START Data listing
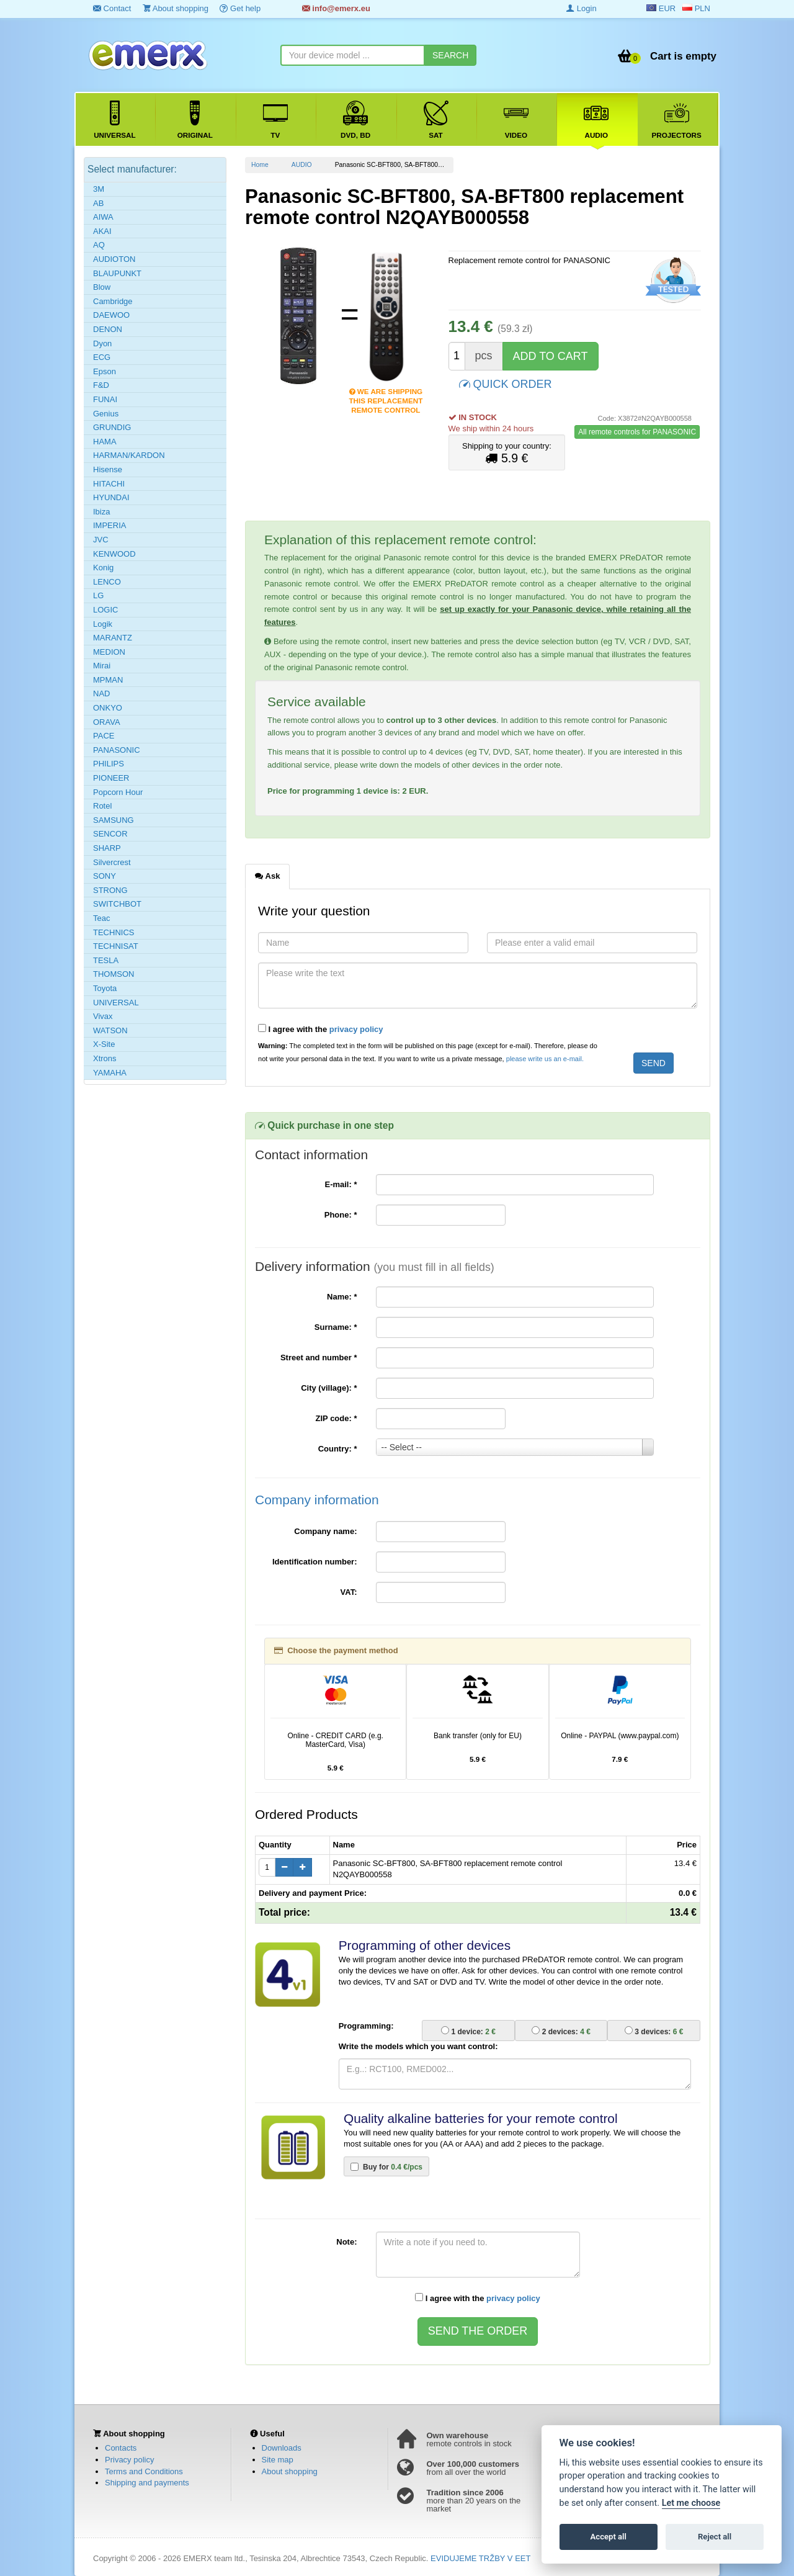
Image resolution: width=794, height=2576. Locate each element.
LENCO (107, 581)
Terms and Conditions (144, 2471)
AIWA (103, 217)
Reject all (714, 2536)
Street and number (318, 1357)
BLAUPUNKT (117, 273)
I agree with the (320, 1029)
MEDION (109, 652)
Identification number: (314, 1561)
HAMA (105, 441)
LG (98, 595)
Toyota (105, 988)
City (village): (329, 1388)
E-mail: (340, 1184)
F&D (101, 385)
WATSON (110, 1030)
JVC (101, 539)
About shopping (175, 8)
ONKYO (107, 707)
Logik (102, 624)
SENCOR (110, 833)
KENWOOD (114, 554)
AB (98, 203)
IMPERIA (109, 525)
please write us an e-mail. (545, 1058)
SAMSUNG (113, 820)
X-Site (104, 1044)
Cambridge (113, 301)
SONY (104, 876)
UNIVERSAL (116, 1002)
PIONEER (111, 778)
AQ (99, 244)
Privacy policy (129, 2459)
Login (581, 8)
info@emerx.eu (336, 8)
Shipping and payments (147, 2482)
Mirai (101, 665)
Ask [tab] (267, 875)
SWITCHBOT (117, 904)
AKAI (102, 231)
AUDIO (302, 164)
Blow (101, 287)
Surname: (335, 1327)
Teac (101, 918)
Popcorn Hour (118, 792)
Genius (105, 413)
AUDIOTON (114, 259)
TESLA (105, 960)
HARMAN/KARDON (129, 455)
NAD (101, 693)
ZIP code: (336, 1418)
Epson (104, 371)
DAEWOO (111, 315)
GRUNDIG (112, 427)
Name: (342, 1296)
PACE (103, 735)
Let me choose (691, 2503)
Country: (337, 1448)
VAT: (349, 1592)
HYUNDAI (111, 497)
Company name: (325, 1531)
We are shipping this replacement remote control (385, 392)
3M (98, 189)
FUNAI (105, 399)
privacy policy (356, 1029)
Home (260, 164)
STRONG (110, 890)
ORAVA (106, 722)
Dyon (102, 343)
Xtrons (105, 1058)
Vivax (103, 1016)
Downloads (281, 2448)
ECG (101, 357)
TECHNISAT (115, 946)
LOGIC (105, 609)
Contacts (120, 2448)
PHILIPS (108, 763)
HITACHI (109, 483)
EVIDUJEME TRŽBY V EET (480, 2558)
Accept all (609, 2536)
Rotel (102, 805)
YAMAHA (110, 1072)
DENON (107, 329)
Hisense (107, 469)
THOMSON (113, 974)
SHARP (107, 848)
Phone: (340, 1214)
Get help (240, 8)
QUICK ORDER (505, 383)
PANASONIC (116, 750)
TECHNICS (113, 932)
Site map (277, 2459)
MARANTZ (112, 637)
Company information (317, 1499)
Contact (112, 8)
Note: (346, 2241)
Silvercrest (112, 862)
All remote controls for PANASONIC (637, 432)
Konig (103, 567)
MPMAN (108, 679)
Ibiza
END Data listing
Task objective>
All lines from the one containing "Contact (112, 8)" down to the final line above are to be restated word for word; leave out the rest.

Output of the task>
Contact (112, 8)
Note: (346, 2241)
Silvercrest (112, 862)
All remote controls for PANASONIC (637, 432)
Konig (103, 567)
MPMAN (108, 679)
Ibiza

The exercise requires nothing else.